### TASK REQUIREMENTS
Each record that comes next should be output exactly; pictures do not belong in the copy.

DATA SUPPLIED below:

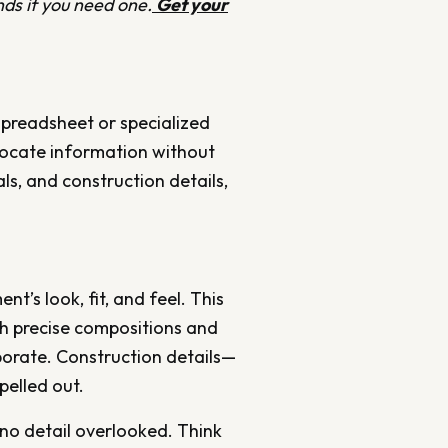
ds if you need one.
Get your
spreadsheet or specialized
 locate information without
ls, and construction details,
t’s look, fit, and feel. This
ith precise compositions and
porate. Construction details—
pelled out.
no detail overlooked. Think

End of DATA SUPPLIED.

### TASK OUTPUT
ds if you need one.
Get your
spreadsheet or specialized
 locate information without
ls, and construction details,
t’s look, fit, and feel. This
ith precise compositions and
porate. Construction details—
pelled out.
no detail overlooked. Think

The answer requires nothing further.